With this data, you can then calculate the total amount for the reservation.
Option #2:
However, there is also another option, which is to store the total cost and discount in the reservation table so that it is much easier to fetch these calculations. The downside is that your data becomes much more dependent and much less flexible to work with. What I mean is that you have to manually update the total cost and discount of the reservation table every time you change a room or a coupon that is linked to a reservation.
What is generally recommended in terms of performance (option #2) version data independence (option #1).
UPDATE:
It is a MySQL database with over 500 000 rows (reservations) at this point, but is growing rapidly. I want to optimize database performance at an early stage to make sure that the UX remains fast and responsive.
Let me start to answer this with a story. (Somewhat simplified.)
2011-01-01 I reserve a room for two nights, 2011-03-01 and 2011-03-02. You don't tell me which room I'll get. (Because you don't know yet which room I'll get.) You tell me it will cost $40 per night. I have no coupons. You enter my reservation into your computer, even though you're already fully reserved for both those nights. In fact, you already have one person on the waiting list for both those nights. (Overbooking is a normal thing, not an abnormal thing.)
2011-01-15 You raise the rates for every room by $5.
2011-02-01 I call again to make sure you still have my reservation. You confirm that I have a reservation for two nights, 2011-03-01 and 2011-03-02, at $40. (Not $45, your current rate. That wasn't our deal. Our deal was $40 a night.)

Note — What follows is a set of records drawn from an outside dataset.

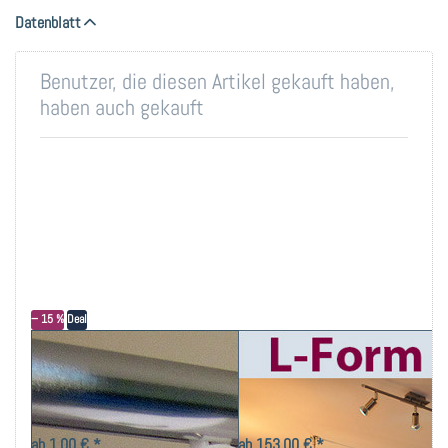
Datenblatt
Benutzer, die diesen Artikel gekauft haben,
haben auch gekauft
− 15 %
Deal
Gleiter mit
Duschstange L-Form
Edelstahlhaken, für
barrierefrei, für
Duschvorhänge oder
Dusche oder
schwere Gardinen,
Badewanne,
ab 1,00 € *
ab 153,00 € *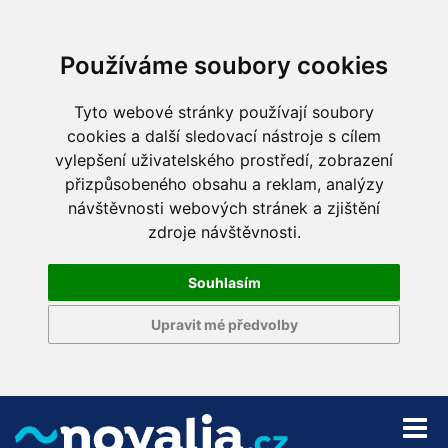
Používáme soubory cookies
Tyto webové stránky používají soubory
cookies a další sledovací nástroje s cílem
vylepšení uživatelského prostředí, zobrazení
přizpůsobeného obsahu a reklam, analýzy
návštěvnosti webových stránek a zjištění
zdroje návštěvnosti.
Souhlasím
Upravit mé předvolby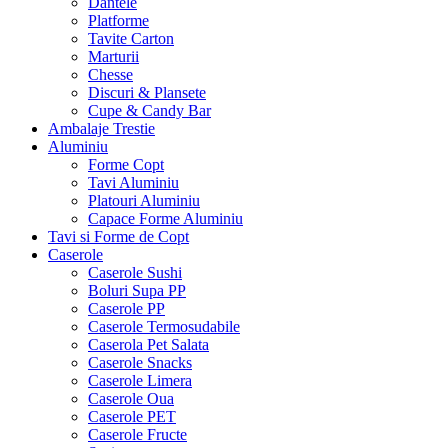
Dantele
Platforme
Tavite Carton
Marturii
Chesse
Discuri & Plansete
Cupe & Candy Bar
Ambalaje Trestie
Aluminiu
Forme Copt
Tavi Aluminiu
Platouri Aluminiu
Capace Forme Aluminiu
Tavi si Forme de Copt
Caserole
Caserole Sushi
Boluri Supa PP
Caserole PP
Caserole Termosudabile
Caserola Pet Salata
Caserole Snacks
Caserole Limera
Caserole Oua
Caserole PET
Caserole Fructe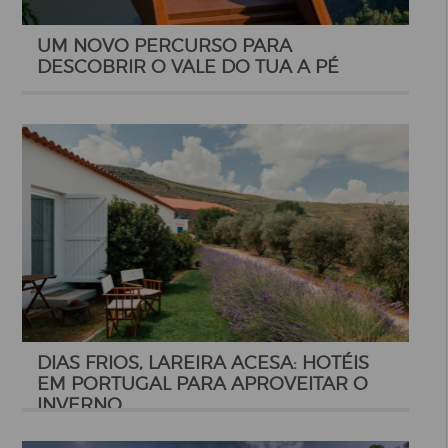
UM NOVO PERCURSO PARA
DESCOBRIR O VALE DO TUA A PÉ
DIAS FRIOS, LAREIRA ACESA: HOTÉIS
EM PORTUGAL PARA APROVEITAR O
INVERNO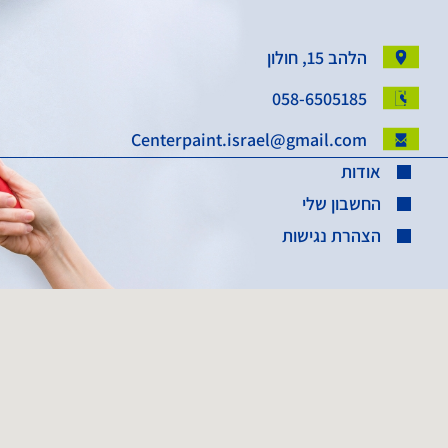
הלהב 15, חולון
058-6505185
Centerpaint.israel@gmail.com
אודות
החשבון שלי
הצהרת נגישות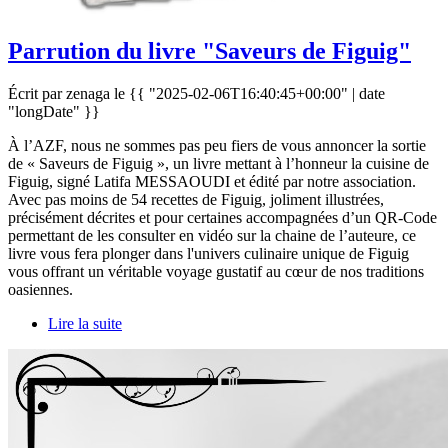
Parrution du livre "Saveurs de Figuig"
Écrit par zenaga le
{{ "2025-02-06T16:40:45+00:00" | date
"longDate" }}
À l’AZF, nous ne sommes pas peu fiers de vous annoncer la sortie
de « Saveurs de Figuig », un livre mettant à l’honneur la cuisine de
Figuig, signé Latifa MESSAOUDI et édité par notre association.
Avec pas moins de 54 recettes de Figuig, joliment illustrées,
précisément décrites et pour certaines accompagnées d’un QR-Code
permettant de les consulter en vidéo sur la chaine de l’auteure, ce
livre vous fera plonger dans l'univers culinaire unique de Figuig
vous offrant un véritable voyage gustatif au cœur de nos traditions
oasiennes.
Lire la suite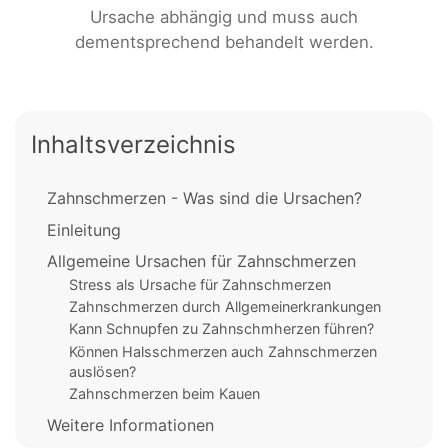
Ursache abhängig und muss auch
dementsprechend behandelt werden.
Inhaltsverzeichnis
Zahnschmerzen - Was sind die Ursachen?
Einleitung
Allgemeine Ursachen für Zahnschmerzen
Stress als Ursache für Zahnschmerzen
Zahnschmerzen durch Allgemeinerkrankungen
Kann Schnupfen zu Zahnschmherzen führen?
Können Halsschmerzen auch Zahnschmerzen
auslösen?
Zahnschmerzen beim Kauen
Weitere Informationen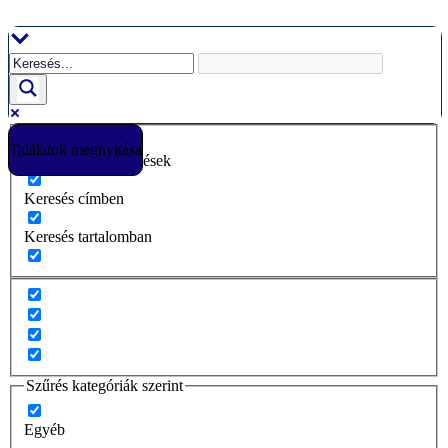
Ugrás
a
tartalomhoz
Találatok megnyitása
Csak pontos egyezések
Keresés címben
Keresés tartalomban
Szűrés kategóriák szerint
Egyéb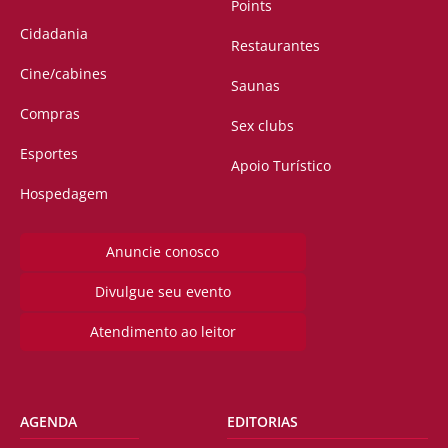
Points
Cidadania
Restaurantes
Cine/cabines
Saunas
Compras
Sex clubs
Esportes
Apoio Turístico
Hospedagem
Anuncie conosco
Divulgue seu evento
Atendimento ao leitor
AGENDA
EDITORIAS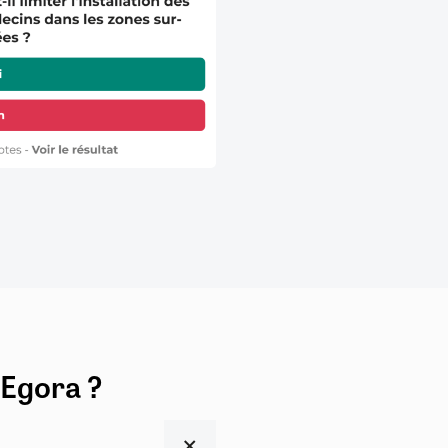
 Egora ?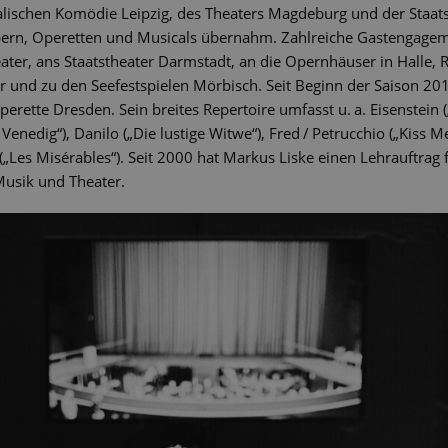
lischen Komödie Leipzig, des Theaters Magdeburg und der Staat
Opern, Operetten und Musicals übernahm. Zahlreiche Gastengageme
ter, ans Staatstheater Darmstadt, an die Opernhäuser in Halle,
r und zu den Seefestspielen Mörbisch. Seit Beginn der Saison 20
rette Dresden. Sein breites Repertoire umfasst u. a. Eisenstein 
enedig“), Danilo („Die lustige Witwe“), Fred / Petrucchio („Kiss M
rt („Les Misérables“). Seit 2000 hat Markus Liske einen Lehrauftrag
Musik und Theater.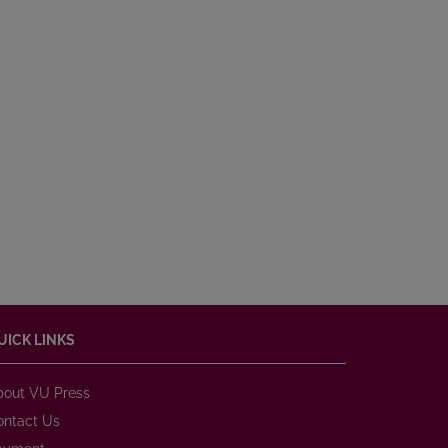
UICK LINKS
bout VU Press
ontact Us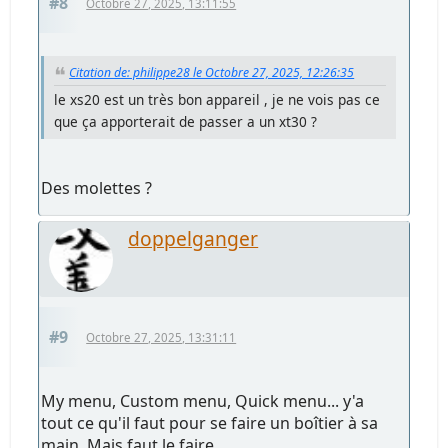
#8
Octobre 27, 2025, 13:11:55
Citation de: philippe28 le Octobre 27, 2025, 12:26:35
le xs20 est un très bon appareil , je ne vois pas ce
que ça apporterait de passer a un xt30 ?
Des molettes ?
doppelganger
#9
Octobre 27, 2025, 13:31:11
My menu, Custom menu, Quick menu... y'a
tout ce qu'il faut pour se faire un boîtier à sa
main. Mais faut le faire.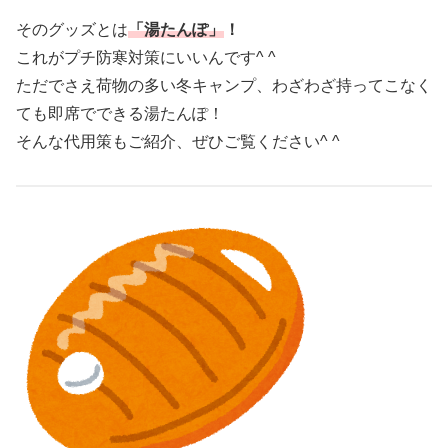
そのグッズとは
「湯たんぽ」
！
これがプチ防寒対策にいいんです^ ^
ただでさえ荷物の多い冬キャンプ、わざわざ持ってこなく
ても即席でできる湯たんぽ！
そんな代用策もご紹介、ぜひご覧ください^ ^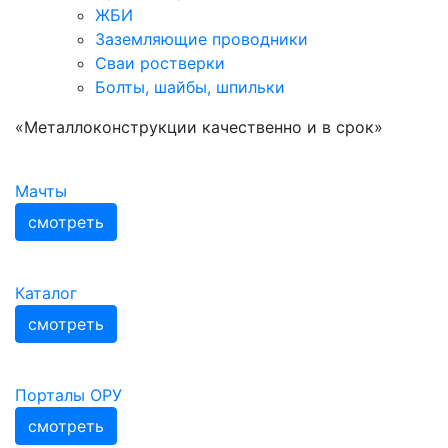
ЖБИ
Заземляющие проводники
Сваи ростверки
Болты, шайбы, шпильки
«Металлоконструкции качественно и в срок»
Мачты
смотреть
Каталог
смотреть
Порталы ОРУ
смотреть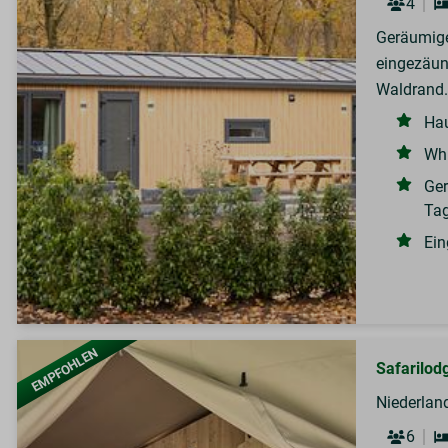
4
Geräumige
eingezäun
Waldrand.
Hau
Whi
Ger
Tag
Ein
EMPFOHLEN
Safarilodg
Niederland
6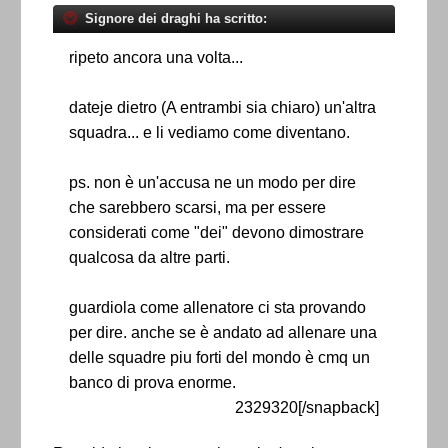
Signore dei draghi ha scritto:
ripeto ancora una volta...
dateje dietro (A entrambi sia chiaro) un'altra
squadra... e li vediamo come diventano.
ps. non è un'accusa ne un modo per dire
che sarebbero scarsi, ma per essere
considerati come "dei" devono dimostrare
qualcosa da altre parti.
guardiola come allenatore ci sta provando
per dire. anche se è andato ad allenare una
delle squadre piu forti del mondo è cmq un
banco di prova enorme.
2329320[/snapback]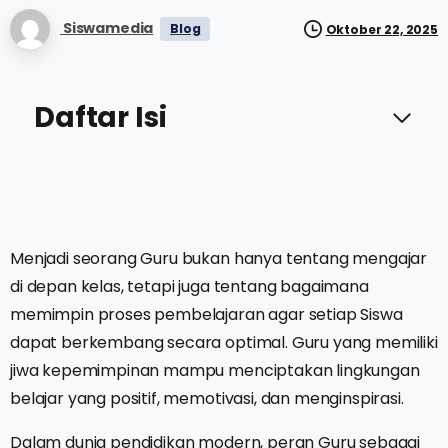
Siswamedia
Blog
Oktober 22, 2025
Daftar Isi
Menjadi seorang Guru bukan hanya tentang mengajar
di depan kelas, tetapi juga tentang bagaimana
memimpin proses pembelajaran agar setiap Siswa
dapat berkembang secara optimal. Guru yang memiliki
jiwa kepemimpinan mampu menciptakan lingkungan
belajar yang positif, memotivasi, dan menginspirasi.
Dalam dunia pendidikan modern, peran Guru sebagai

2011-02-12 One person calls and cancels their reservation for 2011-03-01 and 2011-03-02. You still don't yet have a room you know for certain that I'll be able to check in to. The other person from the waiting list now has a room; I'm still on the waiting list.
2011-02-15 One person calls and cancels their reservation for 2011-03-01 and 2011-03-02. Now I have a room.
2011-03-01 I check in with a coupon.
You can store the "current" or "default" price with each room, or with each class of
rooms, but you need to store the price we agreed to with my
reservation.
Reservations don't reserve rooms; they reserve potential rooms. You
don't know who will leave early, who will leave late, who will
cancel, and so on. (Based on my experience, once in a while a room will
be sealed with crime scene tape. You don't know how long that will last, either.)
You can have more reservations than room-nights.
Coupons can presumably appear at any time before check out.
If you want to get an overview of the reservations for a particular
month with the total cost of each reservation, you'd have to fetch the
reservations, the rooms for each reservation, and the coupon (if one
is present).
I don't think so. The price you agreed to should be in the reservation itself. Specific rooms can't resonably be assigned until the last minute. If there's one coupon per reservation, that might need to be stored with the reservation, too.
The only reporting problem is in making sure your reports clearly report how much expected revenue should be ignored due to overbooking.
The response of your answer depends of the size of your database. For small database option #1 is better, but for huge database option #2 is better. So if you could say how many rows you got in table, and the database used (oracle, sqlserver etc.) you will have a more precise answer.
You can add a table holds the data of the rooms`s historical prices and reason for change.
Table 2 only records the latest price.